Biryukov highly praised the quality of the newly laid paving tiles in Moscow. "The tiles came through the winter beautifully. There were no injury incidents on the tiled surfaces," he explained. "The number of injuries caused by slipperiness has dropped by many dozens of times this year compared with 2009–2010," Biryukov said. "They are convenient and comfortable for Muscovites to walk on," the deputy mayor emphasized. http://interfax.ru/moscow/news.asp?id=236631

Read Varlamov’s interesting post about the "high-quality tiles that made it through the winter".

Deputy Mayor for Housing, Utilities, and Beautification Pyotr Biryukov responded to bloggers’ complaints about the sidewalk tiles and excessively dirty streets. He said the tiles had made it through the winter "comfortably and beautifully." "There were no problems at all. If there’s a photo of a puddle somewhere on the internet, it’s definitely on asphalt, not on tile," Moskovsky Komsomolets (a Russian newspaper) quoted the deputy mayor as saying.

I followed the tile-laying process closely. And I suggest comparing the result using one particular section as an example. Here, the clumsy workers from Avtodor KKB Zvenigorod LLC decided to steal a little more. Remember the proper method? First, 30 cm (about 12 inches) of old asphalt is cut away, then 16 cm of reinforced concrete is laid, then 6 cm of a cement-sand mix, and sidewalk tiles go on top. On many sections, they just cut away the asphalt and that was it. That’s how nearly 50% of the budget gets stolen.

As usual, we look at a lot of things in terms of money. Sorry about that.

The tiles cost all of us 1 billion rubles (roughly over $30 million at the time; if people hadn’t started protesting, it would have been 4 billion), and once again stirred up the issue of how Mayor Sobyanin’s strange and sudden obsession with laying tiles as fast as possible and in record quantities just so happens to coincide with uhhh... certain facts from his wife’s business biography, which earned her the nickname "Ira the Curb."

When the RosPil team, at Varlamov’s request, was looking for information for his post about who exactly had laid the tiles (that’s how all these discoveries turned up: "Mereniya LLC. Since 2004, it has been engaged in asphalt paving, road maintenance, and courtyard improvement, mainly in the Northern Administrative District. Its sole owner is Gagik Aslanyan, who also owns two construction companies, Stroykon+ LLC and Evrostroy Plus G LLC, as well as the Mayer nightclub and the Kashtan café near Vodny Stadion metro station"), we found something very simple:

http://zakupki.gov.ru/pgz/public/action/orders/info/order_document_list_info/show?notificationId=643183

We don’t know how much Gagik Aslanyan paid, or to whom, for this tile contract, but we do know that puddles on the tiles show that the work was done badly, and that officials accepted it for some reason. The warranty is three years—let Gagik Aslanyan redo everything, and who pays for it is not our concern. We’ve already paid in full. Let the people who took kickbacks from Gagik return them—that will be enough to cover the warranty repairs. Biryukov clearly must know who those people are, given how actively he is shielding them and urging us not to believe our own eyes: there are no puddles on the tiles.
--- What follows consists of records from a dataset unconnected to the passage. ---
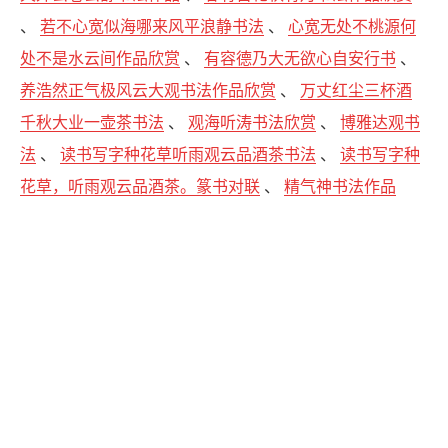
、
若不心宽似海哪来风平浪静书法
、
心宽无处不桃源何
处不是水云间作品欣赏
、
有容德乃大无欲心自安行书
、
养浩然正气极风云大观书法作品欣赏
、
万丈红尘三杯酒
千秋大业一壶茶书法
、
观海听涛书法欣赏
、
博雅达观书
法
、
读书写字种花草听雨观云品酒茶书法
、
读书写字种
花草，听雨观云品酒茶。篆书对联
、
精气神书法作品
RosYama, together with anyone interested, is ready to collect and systematize all the obvious defects that have appeared in the tiles. RosPil will find all the contractors and contracts. After that, we will demand that Mayor Sobyanin, through the proper formal procedure, compel the contractors to carry out warranty repairs until we get the tiles we were supposed to get for the money we have already paid.

We’ll keep you updated on the progress of Tilegate.